I didn't realize there were so many variables to consider. In my nutrition research recently, I have thought a lot about data values and have noticed the results vastly differ depending on who performs the study. I'm sure there is some degree of this in your field too. What is your recommendation to discovering which study is more valid over another?

I am Moses. said...

Those were just a few of the possible source of noise; there will always be sources that, for one reason or another, are considered unimportant, and there could be many sources of noise that aren't even considered.

As far as being able to decide whether one study is more valid than another... In my field, I first look at the methodology. If they have math that makes sense and is applicable to the problem, I'm more likely to trust their work. If they don't show any math, then I need to dig further into the work and what it's built on to understand where they get their results. Often I'll have to go through several levels of references before I can find the physics behind an argument. Sometimes, the physics is not directly applicable to the problem in the paper of interest because of certain simplifications. In either case, if the work is not in my specialty, I have to rely on the idea that the reviewers were reviewing work in their specialty and that it wouldn't have been published if it wasn't a valid interpretation of data or valid application of a model. In the case of competing publications, it becomes difficult, and I just have to dig deeper until I understand both arguments well enough to agree with one over the other...

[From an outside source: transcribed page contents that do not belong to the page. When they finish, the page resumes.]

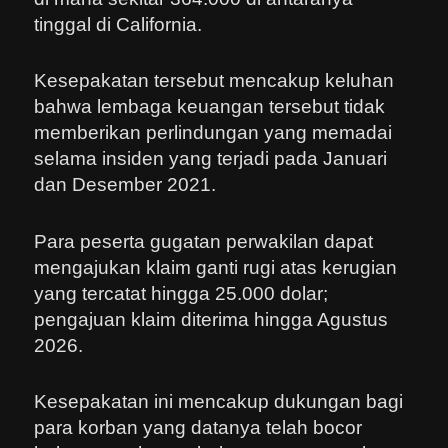
tinggal di California.
Kesepakatan tersebut mencakup keluhan
bahwa lembaga keuangan tersebut tidak
memberikan perlindungan yang memadai
selama insiden yang terjadi pada Januari
dan Desember 2021.
Para peserta gugatan perwakilan dapat
mengajukan klaim ganti rugi atas kerugian
yang tercatat hingga 25.000 dolar;
pengajuan klaim diterima hingga Agustus
2026.
Kesepakatan ini mencakup dukungan bagi
para korban yang datanya telah bocor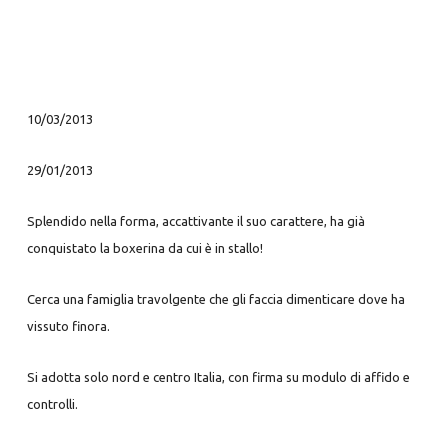
10/03/2013
29/01/2013
Splendido nella forma, accattivante il suo carattere, ha già
conquistato la boxerina da cui è in stallo!
Cerca una famiglia travolgente che gli faccia dimenticare dove ha
vissuto finora.
Si adotta solo nord e centro Italia, con firma su modulo di affido e
controlli.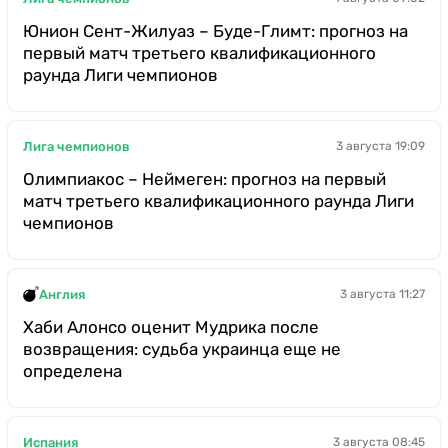
Юнион Сент-Жилуаз – Буде-Глимт: прогноз на
первый матч третьего квалификационного
раунда Лиги чемпионов
Лига чемпионов
3 августа 19:09
Олимпиакос – Неймеген: прогноз на первый
матч третьего квалификационного раунда Лиги
чемпионов
Англия
3 августа 11:27
Хаби Алонсо оценит Мудрика после
возвращения: судьба украинца еще не
определена
Испания
3 августа 08:45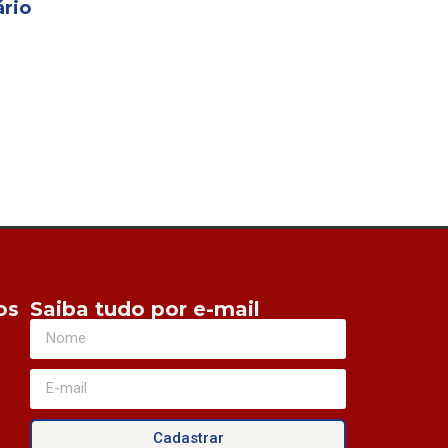
rio
os
Saiba tudo por e-mail
Cadastrar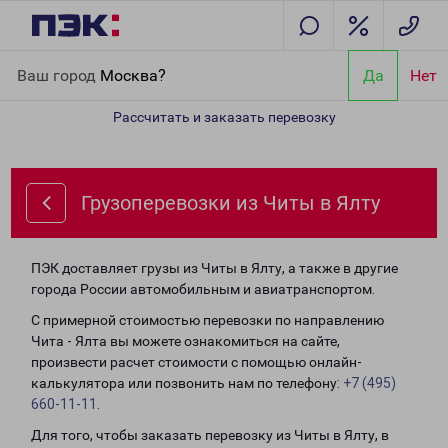
Главная
Направления
Грузоперевозки из Читы в Ялту
Ваш город
Москва?
Да
Нет
Рассчитать и заказать перевозку
Грузоперевозки из Читы в Ялту
ПЭК доставляет грузы из Читы в Ялту, а также в другие
города России автомобильным и авиатранспортом.
С примерной стоимостью перевозки по направлению
Чита - Ялта вы можете ознакомиться на сайте,
произвести расчет стоимости с помощью онлайн-
калькулятора или позвонить нам по телефону:
+7 (495)
660-11-11
.
Для того, чтобы заказать перевозку из Читы в Ялту, в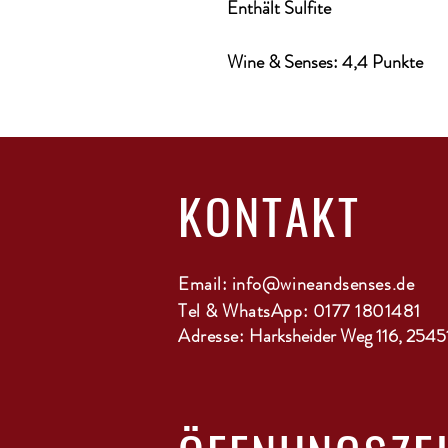
Enthält Sulfite
Wine & Senses: 4,4 Punkte
KONTAKT
Email:
info@wineandsenses.de
Tel & WhatsApp: 0177 1801481
Adresse:
Harksheider Weg 116, 2545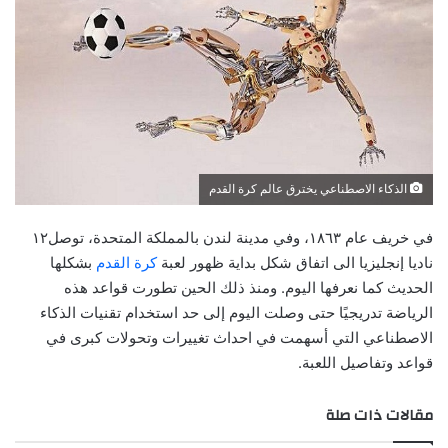
الذكاء الاصطناعي يخترق عالم كرة القدم
في خريف عام ١٨٦٣، وفي مدينة لندن بالمملكة المتحدة، توصل١٢
ناديا إنجليزيا الى اتفاق شكل بداية ظهور لعبة
كرة القدم
بشكلها
الحديث كما نعرفها اليوم. ومنذ ذلك الحين تطورت قواعد هذه
الرياضة تدريجيًا حتى وصلت اليوم إلى حد استخدام تقنيات الذكاء
الاصطناعي التي أسهمت في احداث تغييرات وتحولات كبرى في
قواعد وتفاصيل اللعبة.
مقالات ذات صلة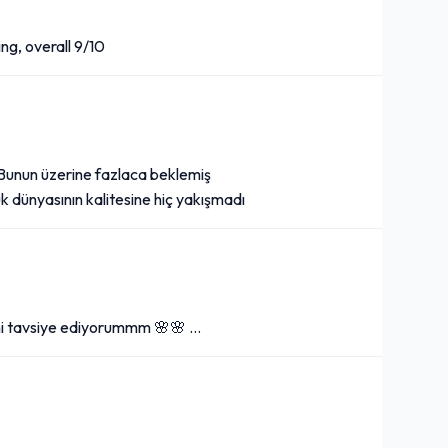
ng, overall 9/10
.Bunun üzerine fazlaca beklemiş
dünyasının kalitesine hiç yakışmadı
ni tavsiye ediyorummm 🌸🌸 …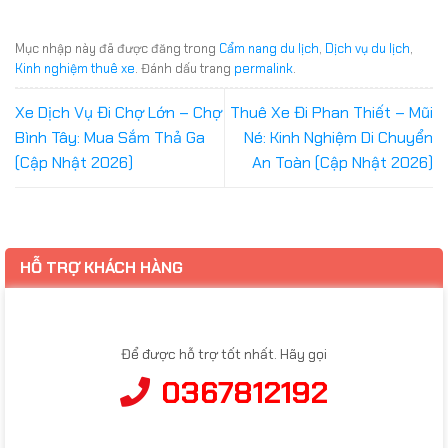
Mục nhập này đã được đăng trong
Cẩm nang du lịch
,
Dịch vụ du lịch
,
Kinh nghiệm thuê xe
. Đánh dấu trang
permalink
.
Xe Dịch Vụ Đi Chợ Lớn – Chợ
Thuê Xe Đi Phan Thiết – Mũi
Bình Tây: Mua Sắm Thả Ga
Né: Kinh Nghiệm Di Chuyển
(Cập Nhật 2026)
An Toàn (Cập Nhật 2026)
HỖ TRỢ KHÁCH HÀNG
Để được hỗ trợ tốt nhất. Hãy gọi
0367812192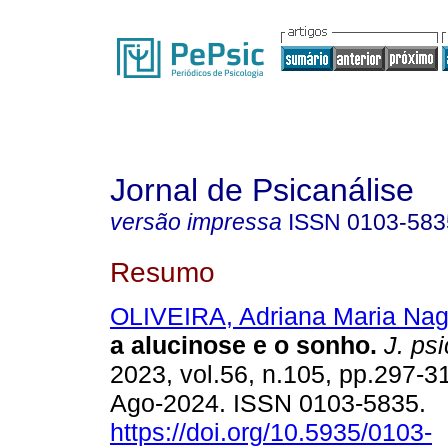
Jornal de Psicanálise
versão impressa
ISSN
0103-583
Resumo
OLIVEIRA, Adriana Maria Naga
a alucinose e o sonho.
J. psi
2023, vol.56, n.105, pp.297-
Ago-2024. ISSN 0103-5835.
https://doi.org/10.5935/0103-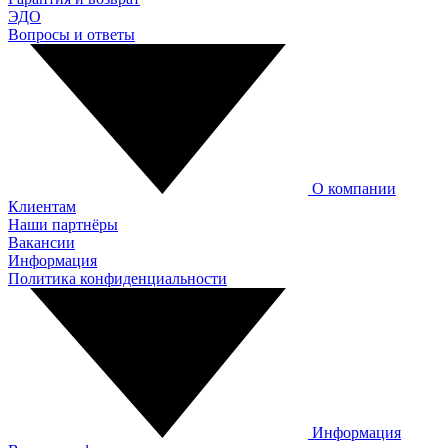
ЭДО
Вопросы и ответы
О компании
Клиентам
Наши партнёры
Вакансии
Информация
Политика конфиденциальности
Информация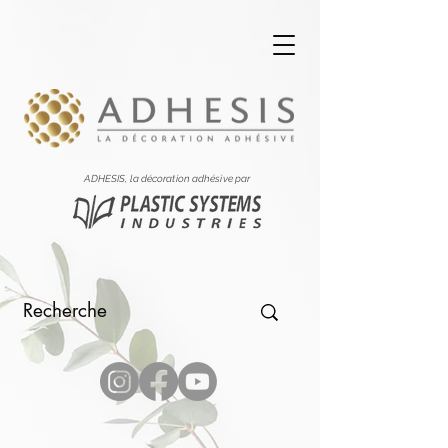
ADHESIS, la décoration adhésive par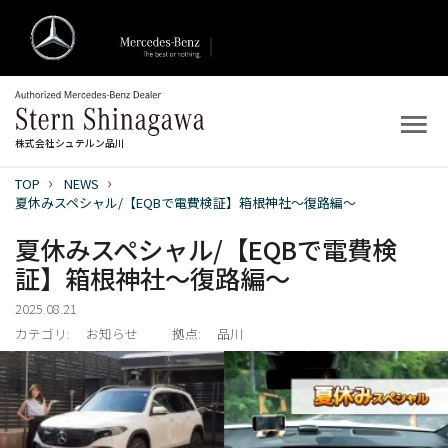
株式会社シュテルン品川
TOP
NEWS
トップ
夏休みスペシャル/【EQBで電費検証】箱根神社～復路編～
夏休みスペシャル/【EQBで電費検
新着情報
証】箱根神社～復路編～
店舗案内
2025.08.21
カテゴリ:
お知らせ
拠点:
品川
新車を探す
中古車を探す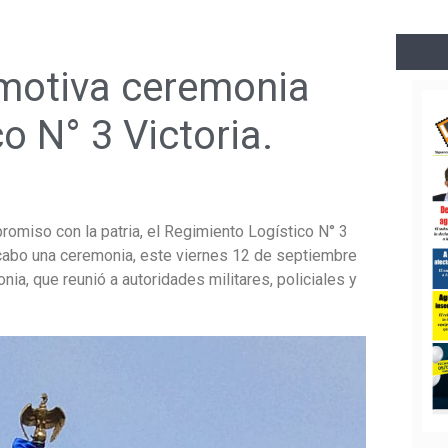
emotiva ceremonia
o N° 3 Victoria.
romiso con la patria, el Regimiento Logístico N° 3
 cabo una ceremonia, este viernes 12 de septiembre
a, que reunió a autoridades militares, policiales y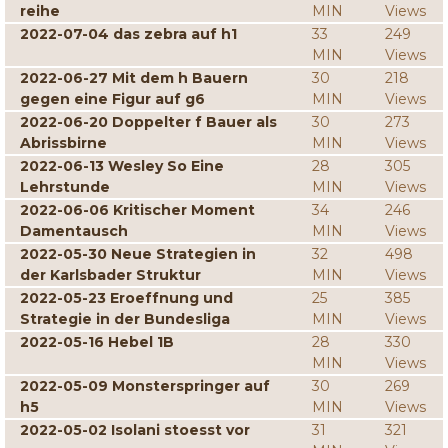
reihe
MIN
Views
2022-07-04 das zebra auf h1
33
249
MIN
Views
2022-06-27 Mit dem h Bauern
30
218
gegen eine Figur auf g6
MIN
Views
2022-06-20 Doppelter f Bauer als
30
273
Abrissbirne
MIN
Views
2022-06-13 Wesley So Eine
28
305
Lehrstunde
MIN
Views
2022-06-06 Kritischer Moment
34
246
Damentausch
MIN
Views
2022-05-30 Neue Strategien in
32
498
der Karlsbader Struktur
MIN
Views
2022-05-23 Eroeffnung und
25
385
Strategie in der Bundesliga
MIN
Views
2022-05-16 Hebel 1B
28
330
MIN
Views
2022-05-09 Monsterspringer auf
30
269
h5
MIN
Views
2022-05-02 Isolani stoesst vor
31
321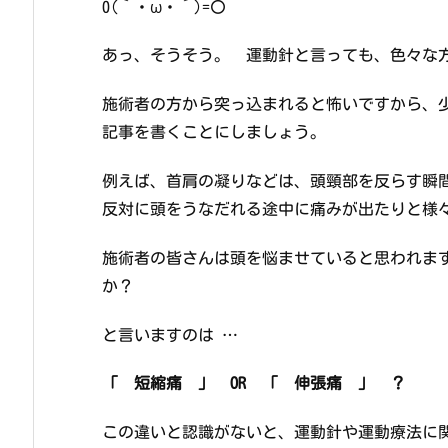
0(｀・ω・´)=〇
あっ、そうそう。 運動針と言っても、色々な
施術者の方から突っ込まれると怖いですから、
記事を書くことにしましょう。
例えば、首肩の凝りなどは、頭頸部を反らす瞬
反対に頭をうなだれる途中に痛みが出たりと様
施術者の皆さんは頭を悩ませていると思われま
か？
と言いますのは …
「 短縮痛 」 OR 「 伸張痛 」 ？
この違いと認識がないと、運動針や運動療法に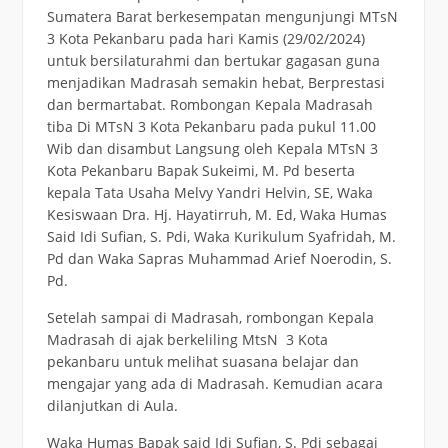
Sumatera Barat berkesempatan mengunjungi MTsN
3 Kota Pekanbaru pada hari Kamis (29/02/2024)
untuk bersilaturahmi dan bertukar gagasan guna
menjadikan Madrasah semakin hebat, Berprestasi
dan bermartabat. Rombongan Kepala Madrasah
tiba Di MTsN 3 Kota Pekanbaru pada pukul 11.00
Wib dan disambut Langsung oleh Kepala MTsN 3
Kota Pekanbaru Bapak Sukeimi, M. Pd beserta
kepala Tata Usaha Melvy Yandri Helvin, SE, Waka
Kesiswaan Dra. Hj. Hayatirruh, M. Ed, Waka Humas
Said Idi Sufian, S. Pdi, Waka Kurikulum Syafridah, M.
Pd dan Waka Sapras Muhammad Arief Noerodin, S.
Pd.
Setelah sampai di Madrasah, rombongan Kepala
Madrasah di ajak berkeliling MtsN 3 Kota
pekanbaru untuk melihat suasana belajar dan
mengajar yang ada di Madrasah. Kemudian acara
dilanjutkan di Aula.
Waka Humas Bapak said Idi Sufian, S. Pdi sebagai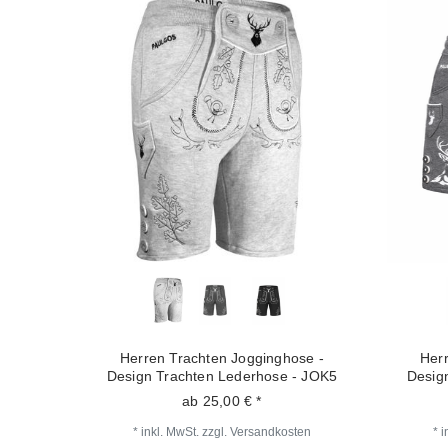
Herren Trachten Jogginghose -
Her
Design Trachten Lederhose - JOK5
Desig
ab 25,00 € *
*
inkl. MwSt.
zzgl.
Versandkosten
*
i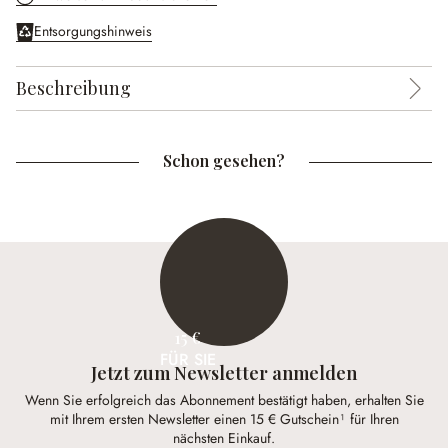
Entsorgungshinweis
Beschreibung
Schon gesehen?
15 €
FÜR SIE
Jetzt zum Newsletter anmelden
Wenn Sie erfolgreich das Abonnement bestätigt haben, erhalten Sie
mit Ihrem ersten Newsletter einen 15 € Gutschein¹ für Ihren
nächsten Einkauf.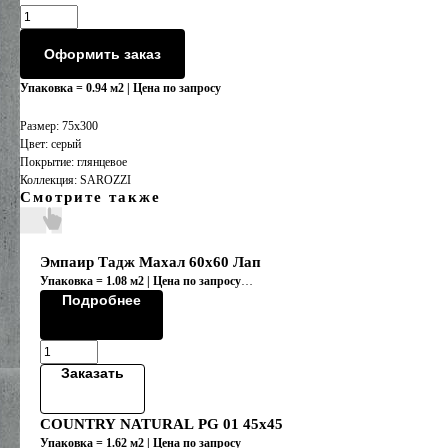
Оформить заказ
Упаковка = 0.94 м2 | Цена по запросу
Размер: 75х300
Цвет: серый
Покрытие: глянцевое
Коллекция: SAROZZI
Смотрите также
Эмпаир Тадж Махал 60x60 Лап
Упаковка = 1.08 м2 | Цена по запросу
Коллекция "EMPIRE/ЭМПАИР"
Подробнее
Заказать
COUNTRY NATURAL PG 01 45x45
Упаковка = 1.62 м2 | Цена по запросу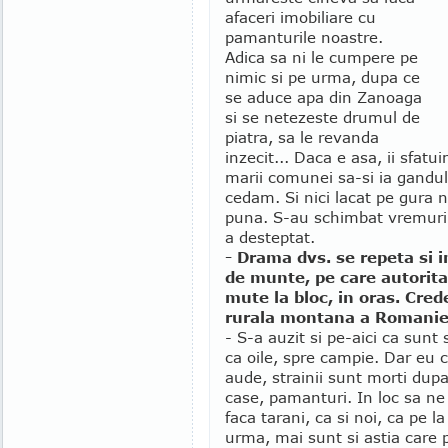
afaceri imobiliare cu
pamanturile noastre.
Adica sa ni le cumpere pe
nimic si pe urma, dupa ce
se aduce apa din Zanoaga
si se netezeste drumul de
piatra, sa le revanda
inzecit... Daca e asa, ii sfat
marii comunei sa-si ia gandul
cedam. Si nici lacat pe gura 
puna. S-au schimbat vremuril
a desteptat.
- Drama dvs. se repeta si i
de munte, pe care autoritat
mute la bloc, in oras. Cred
rurala montana a Romaniei
- S-a auzit si pe-aici ca sunt 
ca oile, spre campie. Dar eu c
aude, strainii sunt morti dup
case, pamanturi. In loc sa ne 
faca tarani, ca si noi, ca pe l
urma, mai sunt si astia care p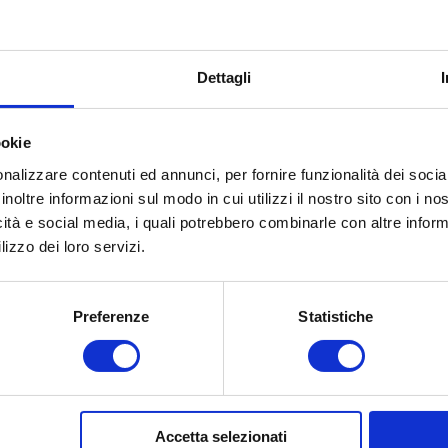
Dettagli
ookie
nalizzare contenuti ed annunci, per fornire funzionalità dei socia
inoltre informazioni sul modo in cui utilizzi il nostro sito con i n
icità e social media, i quali potrebbero combinarle con altre inform
lizzo dei loro servizi.
Preferenze
Statistiche
Accetta selezionati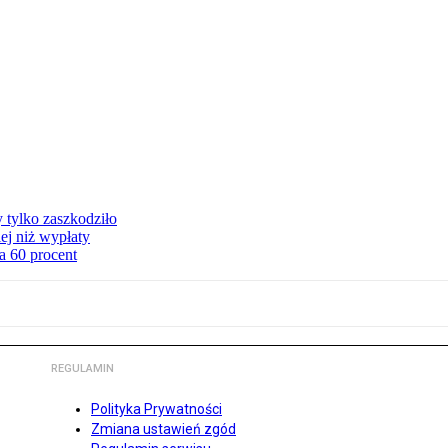
y tylko zaszkodziło
ej niż wypłaty
a 60 procent
REGULAMIN
Polityka Prywatności
Zmiana ustawień zgód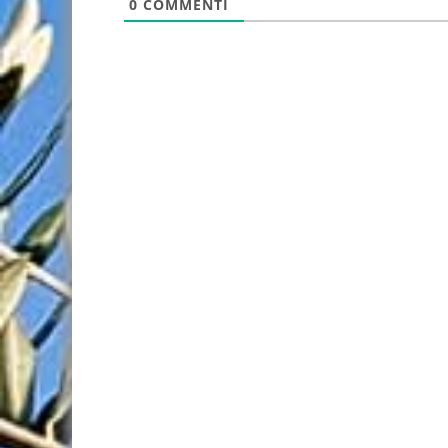
0
COMMENTI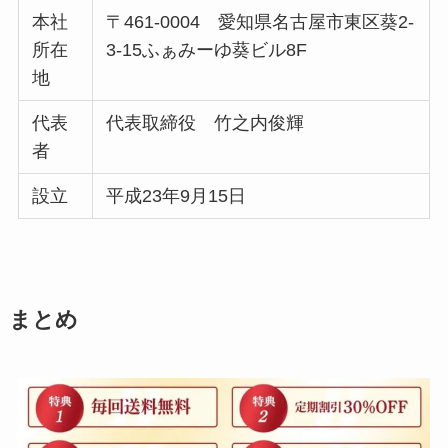
本社
〒461-0004 愛知県名古屋市東区葵2-
所在
3-15ふぁみーゆ葵ビル8F
地
代表
代表取締役 竹之内俊輝
者
設立
平成23年9月15日
まとめ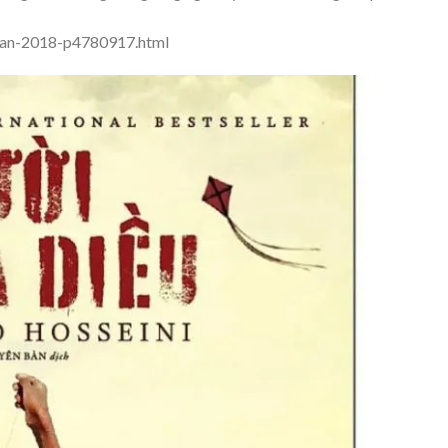
-ban-2018-p4780917.html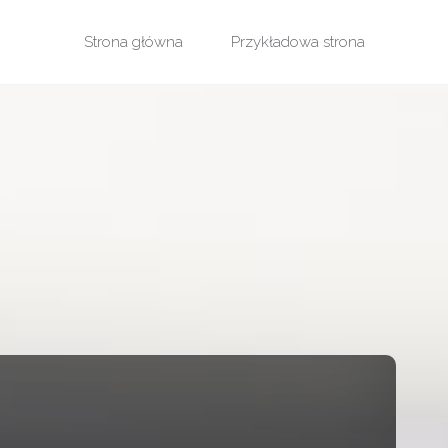
Przejdź
Strona główna
Przykładowa strona
do
treści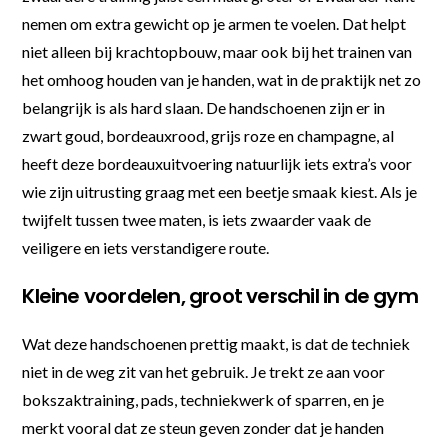
nemen om extra gewicht op je armen te voelen. Dat helpt
niet alleen bij krachtopbouw, maar ook bij het trainen van
het omhoog houden van je handen, wat in de praktijk net zo
belangrijk is als hard slaan. De handschoenen zijn er in
zwart goud, bordeauxrood, grijs roze en champagne, al
heeft deze bordeauxuitvoering natuurlijk iets extra’s voor
wie zijn uitrusting graag met een beetje smaak kiest. Als je
twijfelt tussen twee maten, is iets zwaarder vaak de
veiligere en iets verstandigere route.
Kleine voordelen, groot verschil in de gym
Wat deze handschoenen prettig maakt, is dat de techniek
niet in de weg zit van het gebruik. Je trekt ze aan voor
bokszaktraining, pads, techniekwerk of sparren, en je
merkt vooral dat ze steun geven zonder dat je handen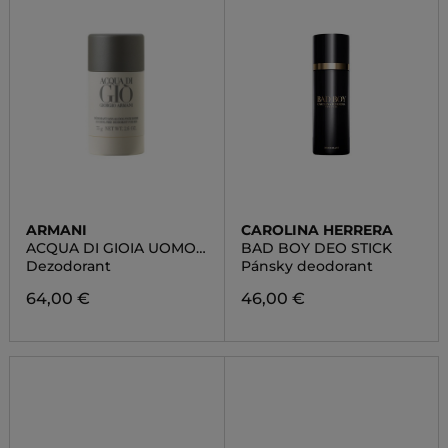
ARMANI
CAROLINA HERRERA
ACQUA DI GIOIA UOMO
BAD BOY DEO STICK
DEO STICK
Dezodorant
Pánsky deodorant
64,00 €
46,00 €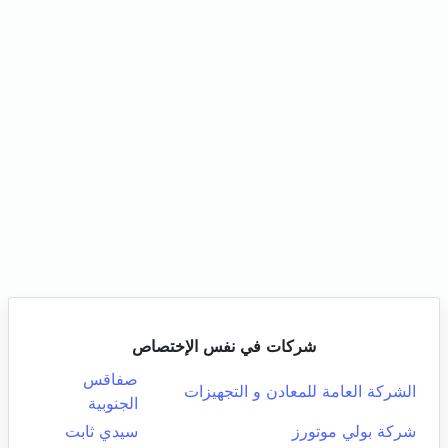
شركات في نفس الإختصاص
صفاقس
الشركة العامة للمعادن و التجهيزات
الجنوبية
شركة بولي موتورز
سيدي ثابت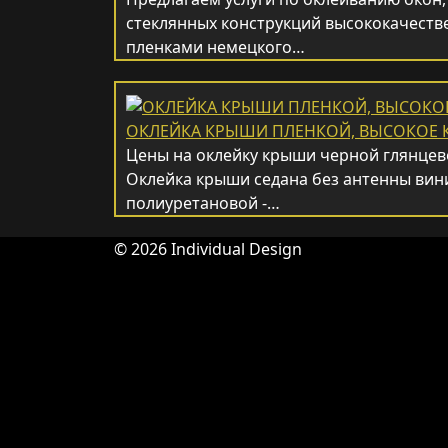
стеклянных конструкций высококачест
пленками немецкого…
ОКЛЕЙКА КРЫШИ ПЛЕНКОЙ, ВЫСОКОЕ К
Цены на оклейку крыши черной глянцев
Оклейка крыши седана без антенны вини
полиуретановой -…
© 2026 Individual Design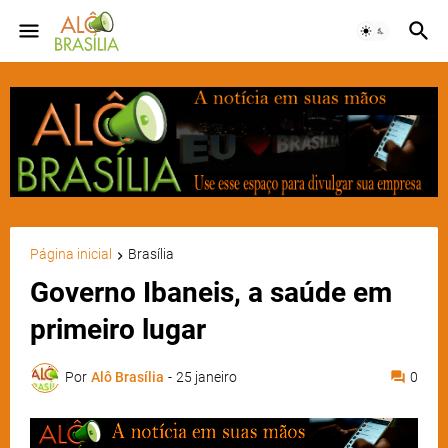
Página inicial
Brasília
Governo Ibaneis, a saúde em
primeiro lugar
Por
Alô Brasília
-
25 janeiro
0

In the case of nutrition science, I would expect that there's a lot more statistical analysis than anything else. In this case, you need to understand statistics pretty well to understand how the conclusions will apply to any particular application of the theory. Often, a different use of statistics will lead to a different conclusions, and you have to choose---based on your knowledge of the statistics involved---which approach makes more sense.

Let's go back to your post about the sine wave of doom. There's no statistics in this guy's post, there's no research, there're no references, so there is no way to know that this guy knows what he's talking about (from this one post---knowledge of the author is a good way of evaluating whether you should start reading with a lenient or strict view of their work).

So, we go by anecdote. Does this sine wave happen to you? Does it happen to your friends?

Sorry, but anecdotes are not data, they're informal answers to leading questions. Anecdotes cannot be used as valid answers to scientific questions, which is why statistics is necessary.

I'm not saying this guy is wrong, just that without any other evidence, I'd consider his post in light of what it is, an opinion, not science. I'm not even sure he's trying to DO science or report on science, so don't take this as a criticism of this person or his posts, just as an example of non-science.

Anyway, anecdotes taken as data/evidence is what happens when you hear about Washington DC having the coldest winter on record, and how that must mean global climate change is a hoax. Not really. That's one anecdotal report with no context and no understanding of what long-term trend vs. short-term variability is all about.

deborah said...

Hmm...I find it interesting that in the field of education one of the ways of documenting a child's progress lets say in math or reading is to make anecodotal records of the behavior you are observing on a regurlar basis. These notes do not stand alone but are used along with testing records to try and provide a more accurate picture of the child's progress etc. I can see how in science that it might just muddy the water.

I am Moses. said...

Hi, Debbie.

While a single anecdote is not at all useful in science, giving an example of continually observed behavior is another beast. If you observe (and record) certain advances in a child's reading or math ability, it can be useful to give examples to illustrate that. Especially useful, I would guess, would be a before-and-after comparison that is used to illustrate the advances you've observed (and recorded).